• _TASK REQUIREMENTS_:
The lines to copy are those in the listing that hold the word "neue".

▬▬▬

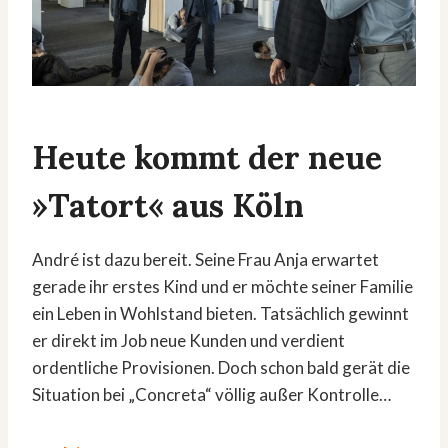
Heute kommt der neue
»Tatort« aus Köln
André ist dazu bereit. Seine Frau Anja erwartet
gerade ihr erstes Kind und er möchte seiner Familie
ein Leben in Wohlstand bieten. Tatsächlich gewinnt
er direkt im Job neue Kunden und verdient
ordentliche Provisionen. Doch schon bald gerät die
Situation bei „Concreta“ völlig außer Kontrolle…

▬▬▬

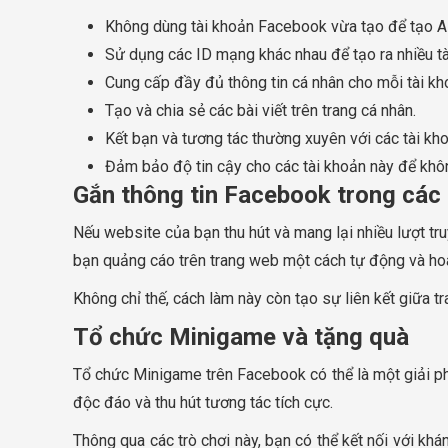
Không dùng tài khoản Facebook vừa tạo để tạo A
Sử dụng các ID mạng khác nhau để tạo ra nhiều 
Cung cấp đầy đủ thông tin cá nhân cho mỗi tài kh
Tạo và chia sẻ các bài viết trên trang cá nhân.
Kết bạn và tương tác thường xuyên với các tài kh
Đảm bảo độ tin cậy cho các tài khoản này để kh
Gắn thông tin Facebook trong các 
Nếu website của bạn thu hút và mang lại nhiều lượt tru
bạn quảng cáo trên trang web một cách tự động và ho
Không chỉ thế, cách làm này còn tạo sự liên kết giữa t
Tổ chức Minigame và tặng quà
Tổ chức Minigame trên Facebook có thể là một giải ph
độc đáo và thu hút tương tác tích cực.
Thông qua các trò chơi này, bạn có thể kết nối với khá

▬▬▬

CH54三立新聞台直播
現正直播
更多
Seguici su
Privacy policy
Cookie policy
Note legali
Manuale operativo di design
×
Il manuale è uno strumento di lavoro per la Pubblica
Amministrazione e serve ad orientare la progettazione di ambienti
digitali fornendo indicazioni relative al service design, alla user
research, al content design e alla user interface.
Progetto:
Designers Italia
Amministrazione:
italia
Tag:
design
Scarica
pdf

▬▬▬

• _TASK ANSWER_:
Heute kommt der neue
er direkt im Job neue Kunden und verdient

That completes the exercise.